Foi a última vez que ambos se falaram.

– Titio, como o senhor sabia que Lola e eu… - Perguntou Millene, que desconfiava de Lorenzo ter aberto a boca.

– Eu não sabia, miele. Apenas escutei toda a confusão. Eu estava indo vê-la, fiz um novo queijo e queria te dar!
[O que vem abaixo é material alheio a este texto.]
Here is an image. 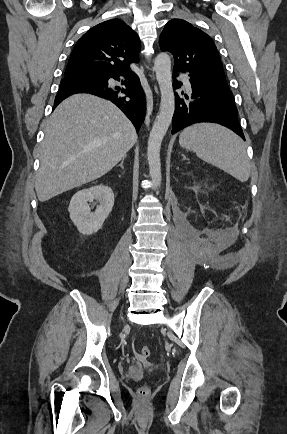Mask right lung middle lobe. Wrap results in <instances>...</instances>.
Segmentation results:
<instances>
[{
	"instance_id": "obj_1",
	"label": "right lung middle lobe",
	"mask_w": 287,
	"mask_h": 434,
	"mask_svg": "<svg viewBox=\"0 0 287 434\" xmlns=\"http://www.w3.org/2000/svg\"><path fill=\"white\" fill-rule=\"evenodd\" d=\"M70 78L73 80L98 79L99 75L83 74V75L71 76Z\"/></svg>"
}]
</instances>
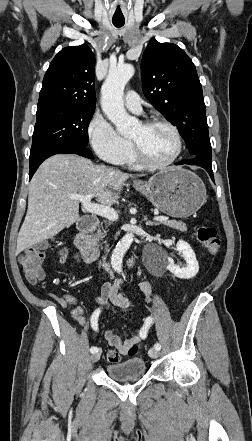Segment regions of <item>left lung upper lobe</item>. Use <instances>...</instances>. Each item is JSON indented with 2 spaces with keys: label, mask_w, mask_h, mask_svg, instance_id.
Masks as SVG:
<instances>
[{
  "label": "left lung upper lobe",
  "mask_w": 252,
  "mask_h": 441,
  "mask_svg": "<svg viewBox=\"0 0 252 441\" xmlns=\"http://www.w3.org/2000/svg\"><path fill=\"white\" fill-rule=\"evenodd\" d=\"M141 72L146 98L178 127L189 152L211 158L202 86L192 60L177 45L152 39Z\"/></svg>",
  "instance_id": "1"
}]
</instances>
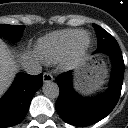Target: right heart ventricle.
Returning a JSON list of instances; mask_svg holds the SVG:
<instances>
[{
    "label": "right heart ventricle",
    "mask_w": 128,
    "mask_h": 128,
    "mask_svg": "<svg viewBox=\"0 0 128 128\" xmlns=\"http://www.w3.org/2000/svg\"><path fill=\"white\" fill-rule=\"evenodd\" d=\"M78 32V30L58 31L40 38L35 46L37 57L46 63L60 60L67 53L69 43Z\"/></svg>",
    "instance_id": "1"
}]
</instances>
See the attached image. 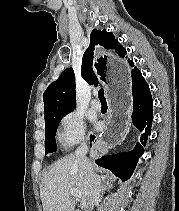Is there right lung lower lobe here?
Segmentation results:
<instances>
[{
  "label": "right lung lower lobe",
  "mask_w": 179,
  "mask_h": 211,
  "mask_svg": "<svg viewBox=\"0 0 179 211\" xmlns=\"http://www.w3.org/2000/svg\"><path fill=\"white\" fill-rule=\"evenodd\" d=\"M132 97L133 124L139 131H144L140 137L141 144L137 143L134 150L130 152L102 156L95 161L97 165L112 171L122 181L131 177L138 162V157L144 152L143 146L146 145L147 136L151 133L153 120V100L150 89L137 68L132 72ZM94 138L95 136H91L90 141H93Z\"/></svg>",
  "instance_id": "1"
}]
</instances>
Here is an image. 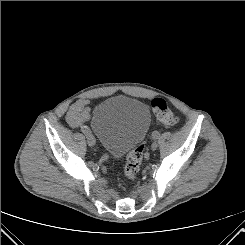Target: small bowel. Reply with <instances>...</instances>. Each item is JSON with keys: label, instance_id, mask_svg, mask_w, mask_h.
<instances>
[{"label": "small bowel", "instance_id": "obj_1", "mask_svg": "<svg viewBox=\"0 0 245 245\" xmlns=\"http://www.w3.org/2000/svg\"><path fill=\"white\" fill-rule=\"evenodd\" d=\"M89 117L88 101L85 99H79L73 103L66 115L67 122L72 128L85 127L83 123L86 122Z\"/></svg>", "mask_w": 245, "mask_h": 245}]
</instances>
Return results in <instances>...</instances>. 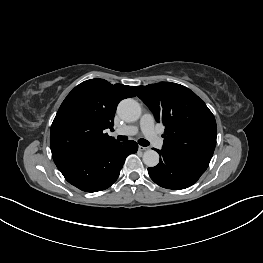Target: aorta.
<instances>
[{"instance_id": "aorta-1", "label": "aorta", "mask_w": 263, "mask_h": 263, "mask_svg": "<svg viewBox=\"0 0 263 263\" xmlns=\"http://www.w3.org/2000/svg\"><path fill=\"white\" fill-rule=\"evenodd\" d=\"M118 115L128 122H134L141 116V107L132 98L122 100L117 108ZM143 162L148 167H155L159 163V154L154 150H147L143 154Z\"/></svg>"}]
</instances>
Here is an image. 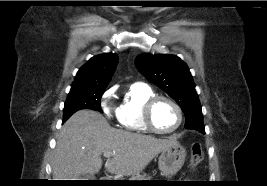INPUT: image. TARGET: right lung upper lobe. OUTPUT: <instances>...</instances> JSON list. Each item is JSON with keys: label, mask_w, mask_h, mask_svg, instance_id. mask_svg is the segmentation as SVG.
Masks as SVG:
<instances>
[{"label": "right lung upper lobe", "mask_w": 267, "mask_h": 186, "mask_svg": "<svg viewBox=\"0 0 267 186\" xmlns=\"http://www.w3.org/2000/svg\"><path fill=\"white\" fill-rule=\"evenodd\" d=\"M118 56L106 53L92 57L76 74L70 91L105 89L114 73Z\"/></svg>", "instance_id": "1"}]
</instances>
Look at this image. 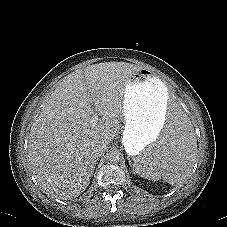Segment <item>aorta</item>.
Instances as JSON below:
<instances>
[{"instance_id": "obj_1", "label": "aorta", "mask_w": 227, "mask_h": 227, "mask_svg": "<svg viewBox=\"0 0 227 227\" xmlns=\"http://www.w3.org/2000/svg\"><path fill=\"white\" fill-rule=\"evenodd\" d=\"M109 161L111 163H118L120 161V155L118 152H112L109 155Z\"/></svg>"}]
</instances>
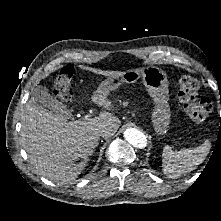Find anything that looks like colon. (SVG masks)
<instances>
[{
	"mask_svg": "<svg viewBox=\"0 0 221 221\" xmlns=\"http://www.w3.org/2000/svg\"><path fill=\"white\" fill-rule=\"evenodd\" d=\"M73 75L74 66L67 64L56 77L53 93L61 101L68 102L71 99L70 87ZM177 87L178 99L186 115L194 122H204L212 111V102L207 97H197L198 81L191 76L183 75L179 78Z\"/></svg>",
	"mask_w": 221,
	"mask_h": 221,
	"instance_id": "5ec220e1",
	"label": "colon"
}]
</instances>
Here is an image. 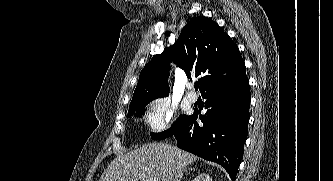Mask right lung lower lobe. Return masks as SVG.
<instances>
[{"label": "right lung lower lobe", "instance_id": "1", "mask_svg": "<svg viewBox=\"0 0 333 181\" xmlns=\"http://www.w3.org/2000/svg\"><path fill=\"white\" fill-rule=\"evenodd\" d=\"M202 97L206 99V114L186 116L172 136L179 148L223 166L234 181L248 135V77L243 75L212 87Z\"/></svg>", "mask_w": 333, "mask_h": 181}]
</instances>
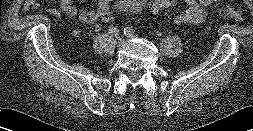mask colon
<instances>
[{
	"label": "colon",
	"instance_id": "5ec220e1",
	"mask_svg": "<svg viewBox=\"0 0 253 131\" xmlns=\"http://www.w3.org/2000/svg\"><path fill=\"white\" fill-rule=\"evenodd\" d=\"M177 5H178L177 0H152L149 7L154 12H162L170 10L172 8H176ZM219 12L223 17L232 19L236 22H242L244 19L243 12L233 7L221 8ZM100 19L106 25H111L115 21V15L109 9L101 14Z\"/></svg>",
	"mask_w": 253,
	"mask_h": 131
}]
</instances>
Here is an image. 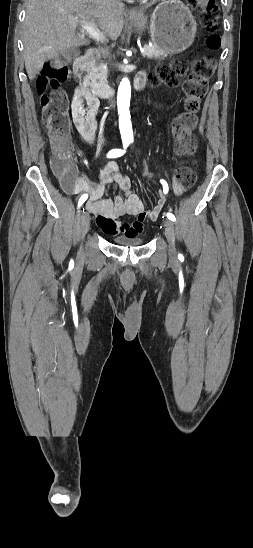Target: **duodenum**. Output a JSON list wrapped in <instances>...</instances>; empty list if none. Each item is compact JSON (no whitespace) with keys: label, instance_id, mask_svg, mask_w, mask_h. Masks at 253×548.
<instances>
[{"label":"duodenum","instance_id":"duodenum-1","mask_svg":"<svg viewBox=\"0 0 253 548\" xmlns=\"http://www.w3.org/2000/svg\"><path fill=\"white\" fill-rule=\"evenodd\" d=\"M97 49H90L84 55L76 58L73 64V75L76 79H81L90 64L98 57ZM134 86L136 89H141L144 86V77L142 75L135 79ZM81 87L91 90V92L101 98H111L115 91L113 88L105 85L92 84L90 82L83 83Z\"/></svg>","mask_w":253,"mask_h":548}]
</instances>
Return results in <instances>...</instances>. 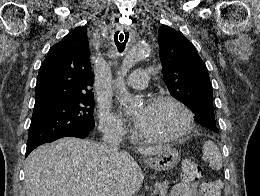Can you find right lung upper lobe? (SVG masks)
Segmentation results:
<instances>
[{
  "label": "right lung upper lobe",
  "instance_id": "1",
  "mask_svg": "<svg viewBox=\"0 0 260 196\" xmlns=\"http://www.w3.org/2000/svg\"><path fill=\"white\" fill-rule=\"evenodd\" d=\"M89 56L86 27L75 28L52 46L38 73L35 105L58 96L93 93Z\"/></svg>",
  "mask_w": 260,
  "mask_h": 196
}]
</instances>
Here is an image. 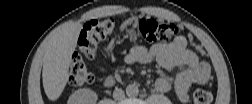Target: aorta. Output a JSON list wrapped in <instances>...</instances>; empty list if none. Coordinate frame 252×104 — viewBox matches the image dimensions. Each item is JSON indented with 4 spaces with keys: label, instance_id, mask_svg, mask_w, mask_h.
<instances>
[{
    "label": "aorta",
    "instance_id": "obj_1",
    "mask_svg": "<svg viewBox=\"0 0 252 104\" xmlns=\"http://www.w3.org/2000/svg\"><path fill=\"white\" fill-rule=\"evenodd\" d=\"M126 94L128 97H136L139 94V88L136 84H129L126 87Z\"/></svg>",
    "mask_w": 252,
    "mask_h": 104
}]
</instances>
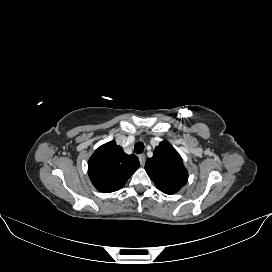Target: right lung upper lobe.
Wrapping results in <instances>:
<instances>
[{"mask_svg": "<svg viewBox=\"0 0 272 272\" xmlns=\"http://www.w3.org/2000/svg\"><path fill=\"white\" fill-rule=\"evenodd\" d=\"M138 167L139 159L135 155L124 153L115 141H110L89 159L88 175L97 190L109 193L122 188Z\"/></svg>", "mask_w": 272, "mask_h": 272, "instance_id": "obj_1", "label": "right lung upper lobe"}]
</instances>
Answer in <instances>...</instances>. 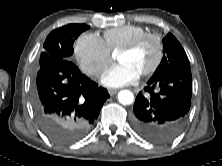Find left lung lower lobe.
Listing matches in <instances>:
<instances>
[{"label":"left lung lower lobe","mask_w":222,"mask_h":166,"mask_svg":"<svg viewBox=\"0 0 222 166\" xmlns=\"http://www.w3.org/2000/svg\"><path fill=\"white\" fill-rule=\"evenodd\" d=\"M190 69L153 75L134 103L132 126L145 140L166 144L185 127L191 106Z\"/></svg>","instance_id":"1"}]
</instances>
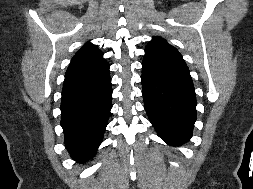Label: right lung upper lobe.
<instances>
[{"instance_id":"right-lung-upper-lobe-1","label":"right lung upper lobe","mask_w":253,"mask_h":189,"mask_svg":"<svg viewBox=\"0 0 253 189\" xmlns=\"http://www.w3.org/2000/svg\"><path fill=\"white\" fill-rule=\"evenodd\" d=\"M109 73V65L103 53L91 43L85 44L72 58L66 71L65 80L86 82Z\"/></svg>"}]
</instances>
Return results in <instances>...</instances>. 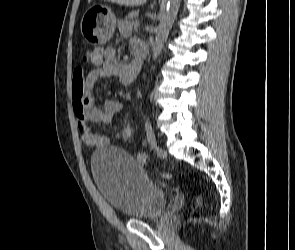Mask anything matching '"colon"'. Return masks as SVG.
<instances>
[{
    "label": "colon",
    "instance_id": "5ec220e1",
    "mask_svg": "<svg viewBox=\"0 0 295 250\" xmlns=\"http://www.w3.org/2000/svg\"><path fill=\"white\" fill-rule=\"evenodd\" d=\"M91 58H92V51H85L83 53V56H82L83 61L90 62ZM200 204H201V199H200V197H197L196 198V205L199 206Z\"/></svg>",
    "mask_w": 295,
    "mask_h": 250
}]
</instances>
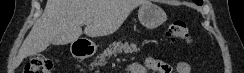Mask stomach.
Segmentation results:
<instances>
[{
    "instance_id": "1",
    "label": "stomach",
    "mask_w": 244,
    "mask_h": 73,
    "mask_svg": "<svg viewBox=\"0 0 244 73\" xmlns=\"http://www.w3.org/2000/svg\"><path fill=\"white\" fill-rule=\"evenodd\" d=\"M138 18L143 26L153 29L160 26L167 18L165 11L151 2L142 4L138 10Z\"/></svg>"
}]
</instances>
Meu irmão é um bronco mesmo, condenar a filha por amar de uma forma incomum…

Luigi levou a sobrinha e a amou como filha, cuidou e foi cuidado por ela até sua morte -que não demorou muito, depois de levá-la para sua fazenda.

As duas continuaram juntas depois do ocorrido e antes do falecimento de Luigi Bertoncello, se casaram simbolicamente, fazendo a troca de alianças e uma pequena festa.

Avistando as duas de mãos dadas, correndo até ele e fazendo a maior algazarra como todos os dias, pareciam as mesmas de quando começaram o namoro, seis anos antes.

– Hoje cozinhamos pra você! - Disse Millene, sorridente.

– Fizemos seu prato favorito! - Desta vez, Lola falava.

Lorenzo agarrou as duas e as levantou do chão com facilidade.

Os três gritaram juntos:

– Rondelli de provolone!!!

Todos os pensamentos de minutos atrás, todas as lembranças o deixaram. Aquele momento era só dos três e ele estava aproveitando cada milésimo de segundo.

Talvez inconscientemente ele soubesse que dali em diante, sua vida não seria mais feliz.